At the same time and stretching out for months was a court battle between the cities of Beverly Hills, which was incorporated early in 1914, and Los Angeles over the placement of pipes leading out of Franklin Canyon and into the plains. In a nutshell, Beverly Hills sought an injunction to prevent Los Angeles from laying the mains across what would soon be Coldwater Canyon Road (that canyon being immediately east of Franklin) without establishing an agreement to protect the interests of the fledgling metropolis. The matter was resolved and the connection from the lower reservoir to the city mains proceeded apace.

Times, 6 April 1916.

Because of the legal wrangling, Mulholland decided, in late July, to open the lines “without making any public announcement of the fact,” though it was reported because the engineer testified in the court case involving the two cities. He was quoted as saying that “we have the water coming into the city mains direct from the aqueduct, and do not expect to turn it off again unless there is a break in the line.”

Moreover, “the Chief” noted that “the water passes through the pipeline from the tunnel at the head of the Franklin canyon to the foot of the dam, doing away with the necessity for flowing through the reservoir. In this way we shall be getting the water long before the [lower] Franklin canyon reservoir is completed.”

In fact, while experts testifying in a suit against the city by a resident who claimed the direct aqueduct water was contaminated on its long journey to Los Angeles declared that it was clean, there were some further refinements to be made. Because of leaching at the reservoir, the mains were turned off for over two months in the fall and residents were unhappy with the hard water from the Los Angeles River that had to substitute for the Owens River fluid.

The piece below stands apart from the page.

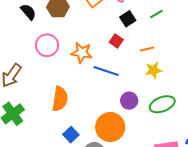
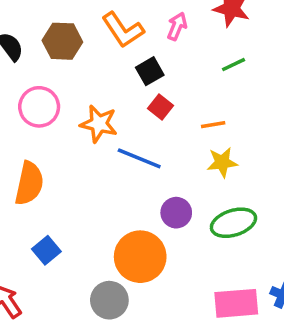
black square: (128, 19) -> (150, 71), moved
orange semicircle: (60, 99) -> (29, 183), moved
blue square: (71, 135) -> (46, 250), moved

Interestingly, Mulholland told the Los Angeles Express that, “the consumption of water has dropped down so low because of the cold weather that we have no place to put the river water, which we must continue using or lose our water rights.”

Also during fall 1914, the upper reservoir had to be emptied three times, despite Mulholland’s stated goal of not having to do so, “to insure its thorough cleansing before the water is used for city consumption.” This took place as work on the lower reservoir was being pushed aggressively by the DWP. By spring 1915, the department also began selling water from the trunk line in the San Fernando Valley, with the first sale made to rancher Glen Raddatz of Pacoima (who later was highlighted for having the first water meter in the valley.)

Finally, in April 1916, the Times reported that “the lower Franklin Canyon reservoir was placed in commission yesterday, and aqueduct water is now flowing into it.” As noted above, it was observed that “the water has been allowed to flow into the new reservoir and enter the city mains directly from the dam, instead of being carried around the reservoir in a conduit. While the capacity was some 374 million gallons, the paper concluded with the statement that full capacity was not yet reached because “the work of concreting the dam of the reservoir has not as yet been finished.”

Over a century later, the system is now part of Franklin Canyon Park, comprising over 600 acres purchased by the National Park Service as part of the Santa Monica Mountains National Recreation Area. including an amphiteater, auditorium, nature center, hiking trails, picnic grounds, and the 1935 Doheny house, with the park considered an important waystation for birds navigating the great Pacific Flyway.

With prolonged drought as part of climate change and the consequences likely to be be with us for many years without dramatic changes in greenhouse gas emissions very soon, the question of water supply will become of greater urgency. We can learn from history through artifacts such as this and what they represent and apply these lessons to our future planning and actions.